La transition se fera avec les entreprises ou ne se fera pas. Face à la crise sociale et aux déséquilibres environnementaux, les entreprises ont un rôle clé à jouer, qui répond d’ailleurs à une demande croissante portée par consommateurs, employés et même investisseurs, tous désormais attentifs à la durabilité des modèles économiques et à l’impact positif des entreprises sur la société. Cependant, nous ne pouvons que constater aujourd’hui le chemin qu’il reste encore à parcourir pour aligner l’ensemble de l’économie européenne sur nos objectifs de durabilité.

Une part croissante de l’économie offre pourtant de bonnes raisons d’espérer. Sur le continent, des dizaines de milliers d’entreprises, avec des formes et des modèles différents mais complémentaires, contribuent déjà positivement aux grands objectifs de transition de l’Union européenne. Ces entreprises pionnières sont de toutes tailles et opèrent dans tous les secteurs de l’économie, avec l’ambition de combiner performance économique et impact positif sur la société.
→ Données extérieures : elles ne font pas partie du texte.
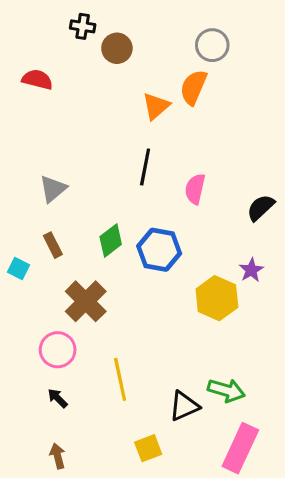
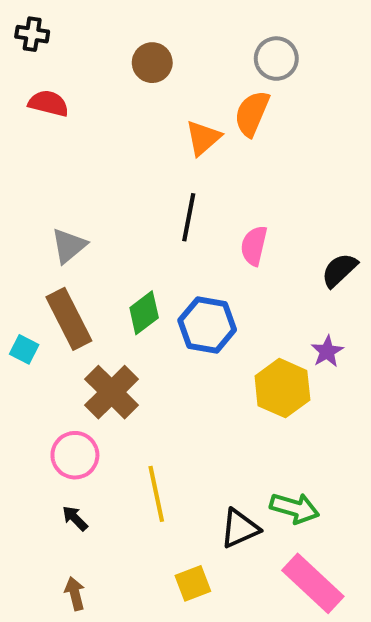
black cross: (83, 26) -> (32, 34), moved
brown rectangle: (53, 245) -> (69, 319), size x1.8
pink rectangle: (240, 448) -> (313, 583), turned -72

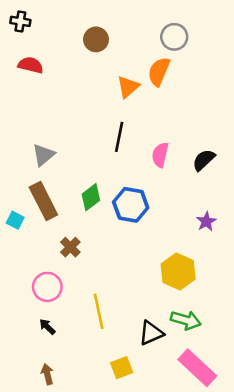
black semicircle: (339, 270) -> (204, 160), moved
yellow hexagon: (282, 388) -> (178, 272), moved
brown cross: (112, 392) -> (70, 247), size x0.6

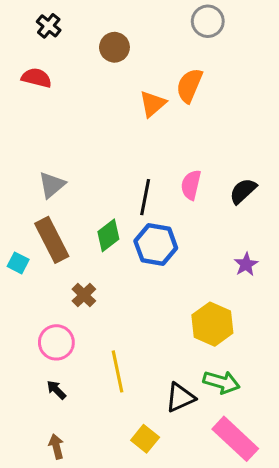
black cross: (20, 21) -> (49, 26), moved, turned 30
gray circle: (174, 37) -> (208, 21), moved
black line: (119, 137) -> (145, 197), moved
yellow square: (122, 368) -> (145, 439), turned -30

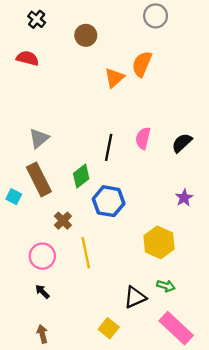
blue hexagon: (156, 245) -> (109, 201), moved
yellow line: (118, 371) -> (86, 253), moved
green arrow: (222, 382) -> (166, 286), size x0.7

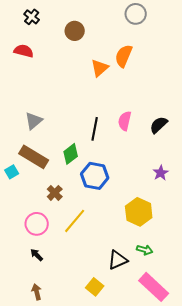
brown rectangle: (39, 179) -> (34, 157), turned -32
cyan square: (14, 197) -> (12, 172), turned 32
yellow line: (86, 253) -> (75, 221), turned 52

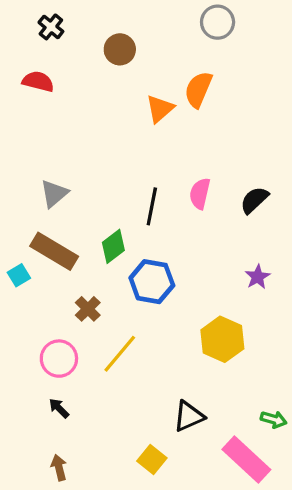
green arrow: (145, 250) -> (274, 419), moved

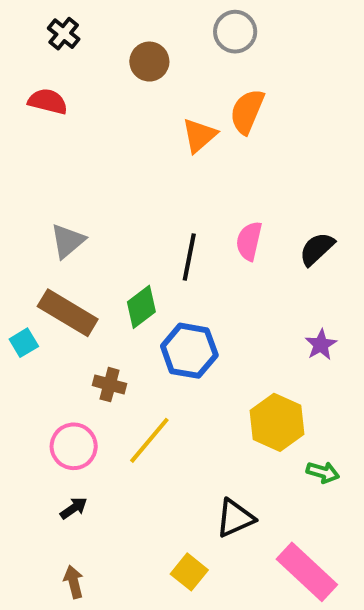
gray circle: (218, 22) -> (235, 32), moved
brown cross: (88, 309) -> (110, 385), turned -30
black arrow: (59, 408) -> (74, 508), turned 100
green arrow: (274, 419) -> (323, 472), moved

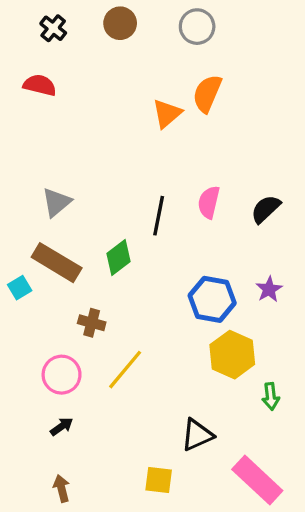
brown circle: (149, 62) -> (120, 23), moved
blue hexagon: (189, 351) -> (212, 299), moved
green arrow: (323, 472) -> (271, 396), turned 68
yellow square: (189, 572) -> (159, 480), turned -32

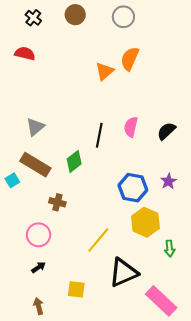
yellow line: (125, 370) -> (98, 240), moved
black triangle: (197, 435) -> (123, 273), size x1.4
yellow square: (159, 480) -> (76, 289), moved

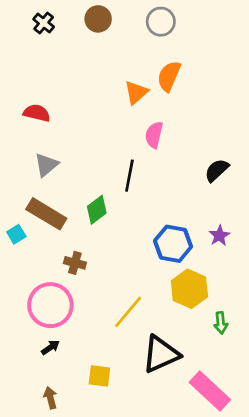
red semicircle: (25, 53) -> (37, 113), moved
pink semicircle: (131, 127) -> (154, 135), moved
pink circle: (39, 235) -> (50, 305), size x1.4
Elles mettent en œuvre des pratiques innovantes dans leurs activités, privilégient la circularité et les circuits courts, promeuvent la sobriété, les technologies durables, et mettent le partage et l’inclusivité au cœur de leurs modèles d’organisation. Par leur nature, elles contribuent à créer une économie plus juste et plus inclusive qui respecte les limites planétaires.

Un système à repenser

Cependant, ces entreprises sont confrontées à un système économique de la prime aux vices qui favorise les modèles d’affaires et les pratiques les plus néfastes – émissions de carbone, surconsommation des ressources, mépris des droits sociaux et humains, effondrement de la biodiversité, pollution des sols, etc. Un système qui favorise aujourd’hui la production à l’autre bout du monde et l’exploitation de la misère sociale, au détriment de la protection de l’environnement et des emplois de qualité en Europe. Un système qui favorise la surproduction et la surconsommation de produits de mauvaise qualité, au détriment du made in Europe, de l’économie circulaire et des circuits courts, et de nos objectifs de sobriété et de développement durable. Nos règles économiques sont obsolètes et éloignent notre économie de nos grands objectifs de durabilité.
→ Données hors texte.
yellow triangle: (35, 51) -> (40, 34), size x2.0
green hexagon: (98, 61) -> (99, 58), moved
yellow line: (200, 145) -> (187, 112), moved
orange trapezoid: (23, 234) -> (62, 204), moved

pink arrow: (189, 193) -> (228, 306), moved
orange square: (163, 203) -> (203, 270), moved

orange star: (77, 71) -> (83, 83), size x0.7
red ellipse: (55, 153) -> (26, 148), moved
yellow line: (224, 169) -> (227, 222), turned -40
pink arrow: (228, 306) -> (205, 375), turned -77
Alors que le système aujourd’hui les fragilise, il devrait au contraire soutenir le développement de ces entreprises pionnières et encourager l’ensemble du tissu économique européen à évoluer vers des modèles d’affaires plus durables et inclusifs. Le contexte général actuel ne semble pourtant pas aller dans le sens d’un changement de paradigme. L’Union européenne (UE) subit un fort ralentissement économique et peine à atteindre ses objectifs en matière sociale, de climat, d’économie circulaire et de biodiversité, tandis que le Green Deal, qui a initié la transition de l’économie européenne, est aujourd’hui progressivement remis en cause pour des raisons purement politiques, en réponse à la pression de puissants lobbys industriels. Enfin, et pour ne rien arranger, la possible montée de l’extrême droite aux élections européennes représente une menace potentielle majeure pour les initiatives progressistes telles que le Green Deal, qui se heurte déjà à une résistance significative.

Ne pas renoncer

Le besoin de poursuivre la transition – et donc de ne pas renoncer au momentum du Green Deal – est pourtant crucial à plus d’un titre. Renoncer, c’est mettre en danger le développement et la prospérité de cette économie pour le bien commun et de ces entreprises à l’avant-garde des transitions. Renoncer, c’est également mettre en péril les objectifs de durabilité de l’Union, et prendre le risque que l’Europe ralentisse davantage sa transition vers une économie plus inclusive, juste et verte. Renoncer, enfin, c’est privilégier le business as usual et miser sur la résilience des modèles économiques de nos entreprises européennes, mis pourtant à mal lors des crises de ces dernières années. En cela, c’est renoncer à des modèles plus économes en ressources, plus autonomes et vecteurs de cohésion sociale, par nature plus protecteurs des entreprises face aux chocs.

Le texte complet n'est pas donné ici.